For Brad Keselowski, change is definitely for the better

DAYTONA BEACH, FL - FEBRUARY 13:  NASCAR Sprint Cup Series driver Brad Keselowski speaks to the media during the 2014 NASCAR Media Day at Daytona International Speedway on February 13, 2014 in Daytona Beach, Florida.  (Photo by Robert Laberge/Getty Images)

DAYTONA BEACH, FL – FEBRUARY 13: NASCAR Sprint Cup Series driver Brad Keselowski speaks to the media during the 2014 NASCAR Media Day at Daytona International Speedway on February 13, 2014 in Daytona Beach, Florida. (Photo by Robert Laberge/Getty Images)

DAYTONA BEACH, Fla. — As far as Brad Keselowski is concerned, the more change the merrier.

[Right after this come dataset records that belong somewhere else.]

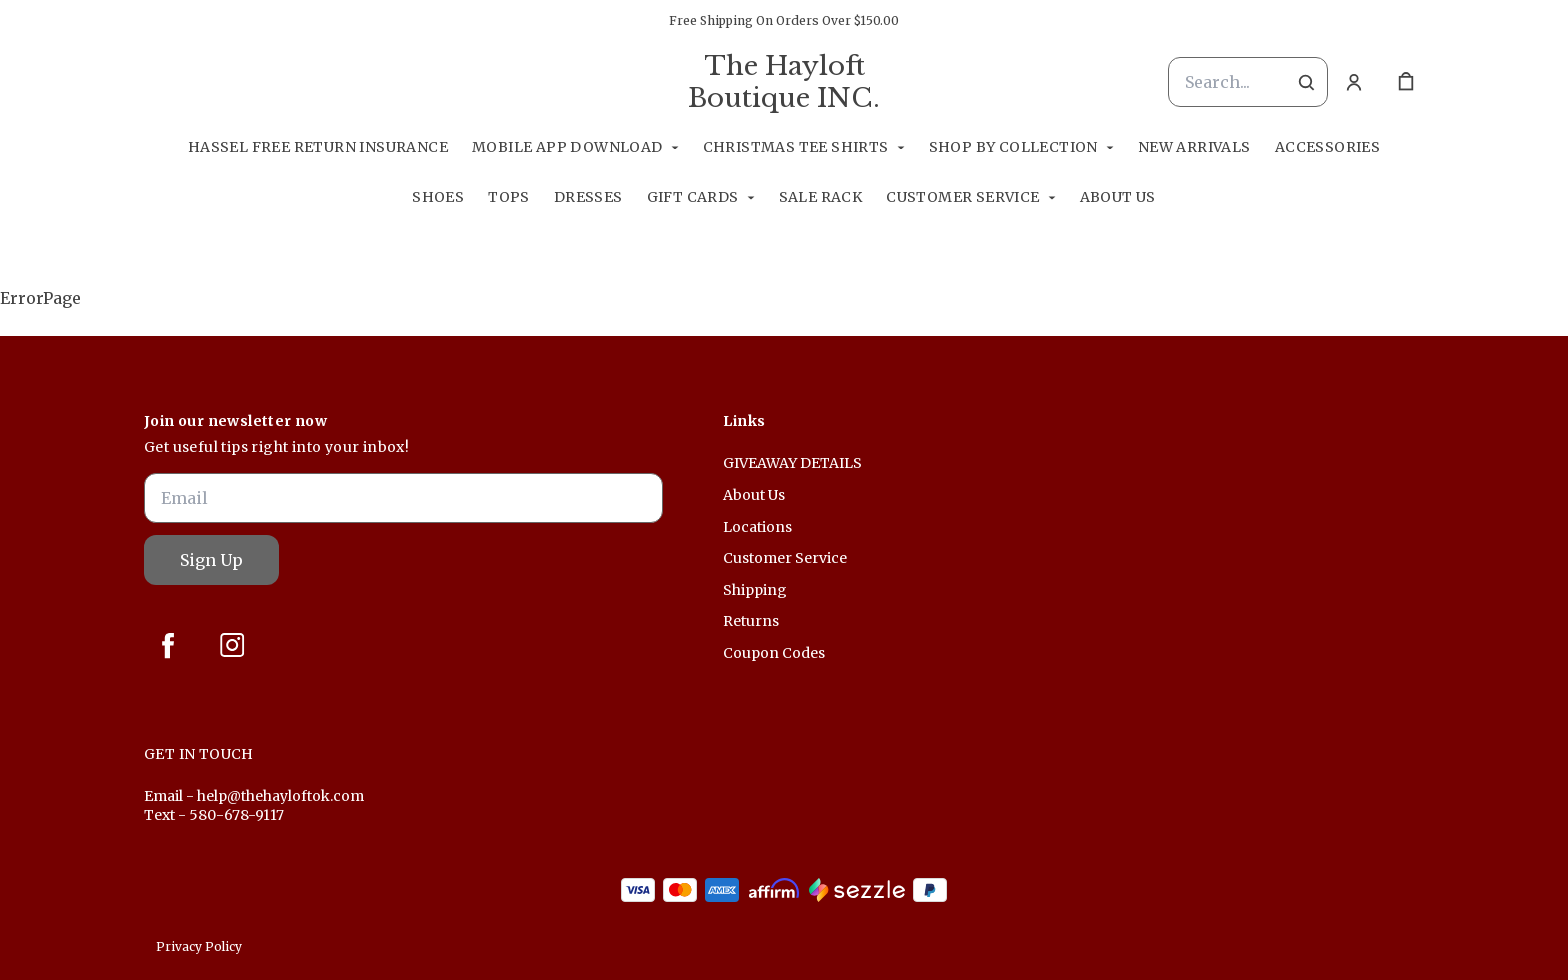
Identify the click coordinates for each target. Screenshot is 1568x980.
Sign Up (211, 560)
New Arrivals (1194, 147)
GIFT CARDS (693, 197)
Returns (751, 621)
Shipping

After last year’s post-championship swoon, Keselowski believes the sweeping modifications NASCAR has made to its Chase for the NASCAR Sprint Cup format, its deterrence policy toward rules infractions and its new group qualifying system all will benefit his efforts to win a second title in NASCAR’s premier series

Enhanced transparency of NASCAR’s penalty and appeals process — with violations and their punishments spelled out in the rule book in a six-level system — drew rave reviews from the 2012 champion, whose 2013 season was derailed last April at Texas when the rear-end housings of both Team Penske NASCAR Sprint Cup cars were deemed illegal.

Keselowski views the new approach to enforcement of competition rules as one of the most significant modifications in a rapidly changing landscape.

“I think it’s huge,” Keselowski told reporters Thursday during Media Day at Daytona International Speedway. “I think it’s the most under-reported thing you’re talking about. It completely changes the game, because we have this balance in this sport between fair play and innovation, and it’s a constant battle as to what teams are fast each and every week.

“Fair play and innovation are two distinct differences, and that essentially comes down to the gray areas of the rule book and how they’re defined. That’s being re-defined with this literature and this process. I think it’s tremendous for the teams and tremendous for the fans… If it’s fully executed, it could really reset the field and the balance of who is fast week-in and week-out and change it from maybe the arbitrary system that it was in the past to a real balanced field.”

The crime-and-punishment aspect of the rule book isn’t the only thing Keselowski likes.

“I think almost every one of the changes has benefitted my team as a whole and is part of the reason for the optimism — maybe with the exception of the added spoiler to the back of the car,” Keselowski said. “That’s probably the only change of anything that’s been done, and there have been a lot of them, that I didn’t like.

“So I think if you want an explanation as to how I think, we’d be here for a long time, but I think all the changes are beneficial for us. The Chase changes, I think, fit my driving style the best. The qualifying changes definitely fit me very well, so I think all of them are really positive for our team.”